A bipartisan deal has been cut in the Senate Banking Committee to exempt over a dozen middle-sized banks from the strict regulations enacted by the Dodd-Frank Act in 2010. Under the law a bank is automatically considered a significantly important financial institution (SIFI) when its assets are $50 billion.
The SIFI designation subjects banks to very strict risk mitigation requirements, strict federal stress tests and stricter oversight by the Federal Reserve.
Idaho Republican Sen. Mike Crapo chairs the banking committee. His bill raises that figure to $250 billion from the $50 billion. And he has nine Democrats co-sponsoring his bill and eight other Republicans — seven of whom are on the banking committee.
Under the agreement, banks with less than $100 billion in assets will be immediately dropped from federal oversight. “The bipartisan proposals on which we have agreed will significantly improve our financial regulatory framework and foster economic growth by right-sizing regulation, particularly for smaller financial institutions and community banks,” Crapo said.
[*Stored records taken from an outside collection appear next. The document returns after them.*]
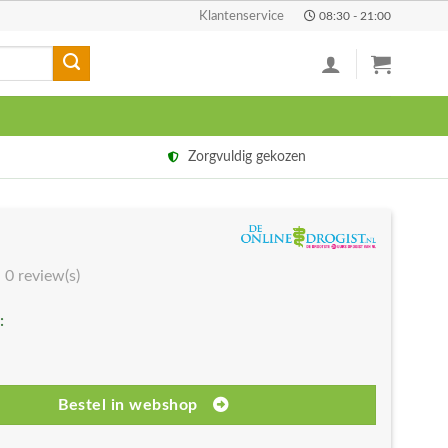
Klantenservice
08:30 - 21:00
Zorgvuldig gekozen
0 review(s)
:
Bestel in webshop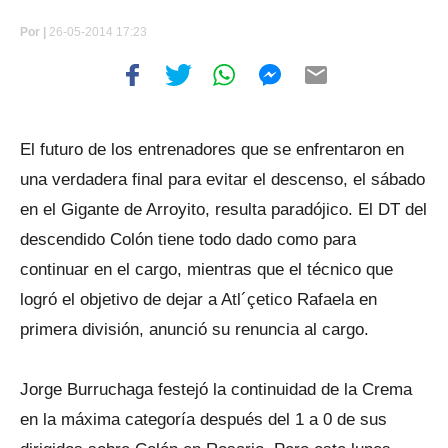
Por
|
26-05-2014 17:23
El futuro de los entrenadores que se enfrentaron en
una verdadera final para evitar el descenso, el sábado
en el Gigante de Arroyito, resulta paradójico. El DT del
descendido Colón tiene todo dado como para
continuar en el cargo, mientras que el técnico que
logró el objetivo de dejar a Atl´çetico Rafaela en
primera división, anunció su renuncia al cargo.
Jorge Burruchaga festejó la continuidad de la Crema
en la máxima categoría después del 1 a 0 de sus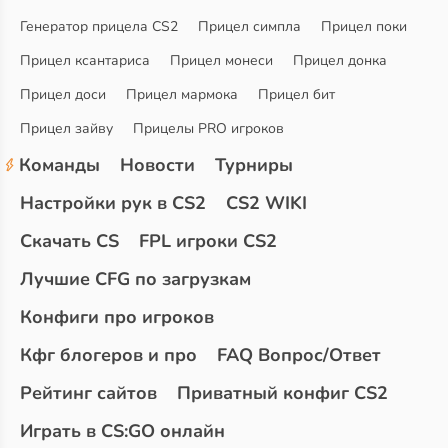
Генератор прицела CS2
Прицел симпла
Прицел поки
Прицел ксантариса
Прицел монеси
Прицел донка
Прицел доси
Прицел мармока
Прицел бит
Прицел зайву
Прицелы PRO игроков
Команды
Новости
Турниры
Настройки рук в CS2
CS2 WIKI
Скачать CS
FPL игроки CS2
Лучшие CFG по загрузкам
Конфиги про игроков
Кфг блогеров и про
FAQ Вопрос/Ответ
Рейтинг сайтов
Приватный конфиг CS2
Играть в CS:GO онлайн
Included in the bill are some measures to reduce regulations on community banks and to limit report collection data. It also gives consumers expanded access to mortgages.
Crapo did not get support from the ranking member of his committee Sen. Sherrod Brown of Ohio. They worked on a deal for quite awhile but they never could come to terms. In the end, Brown said he can’t support the bill.
“I understand my colleagues’ interest in agreeing to this legislation, but disagree on the wisdom of rolling back so many of Dodd-Frank’s protections with almost no gains for working families. Banks made record profits last year and it looks like executives will get bigger bonuses this year. Hourly wages have stagnated for 40 years, and too many Americans are still feeling the impact of the 2008 financial crisis,” Brown said.
And then he asked, “Who needs help the most?”
The bill still has to get through the full Senate but with the nine Democrats supporting the idea, a Democrat filibuster is not likely to succeed.